## What the task asks
Reproduce exactly the lines from the one containing "deductible, remember) ch" through the last line of the records below, both included, and nothing else.

Source records:
-- Opening Marker --

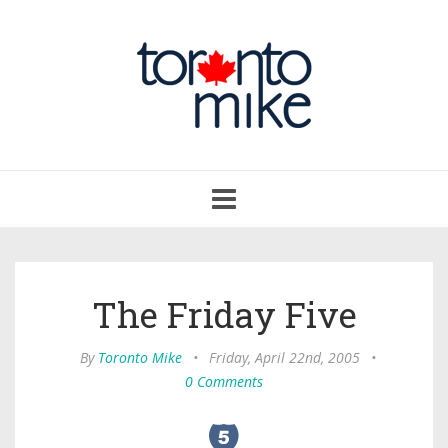
Toggle
navigation
The Friday Five
By
Toronto Mike
•
Friday, April 22nd, 2005
•
0 Comments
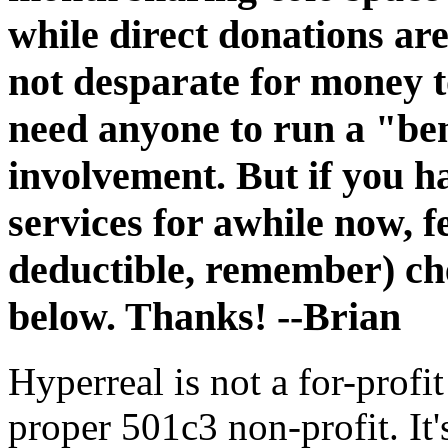
while direct donations are
not desparate for money to
need anyone to run a "be
involvement. But if you h
services for awhile now, fe
deductible, remember) ch
below. Thanks! --Brian
Hyperreal is not a for-profit
proper 501c3 non-profit. It'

-- Closing Marker --

## Solution for this task
deductible, remember) ch
below. Thanks! --Brian
Hyperreal is not a for-profit
proper 501c3 non-profit. It'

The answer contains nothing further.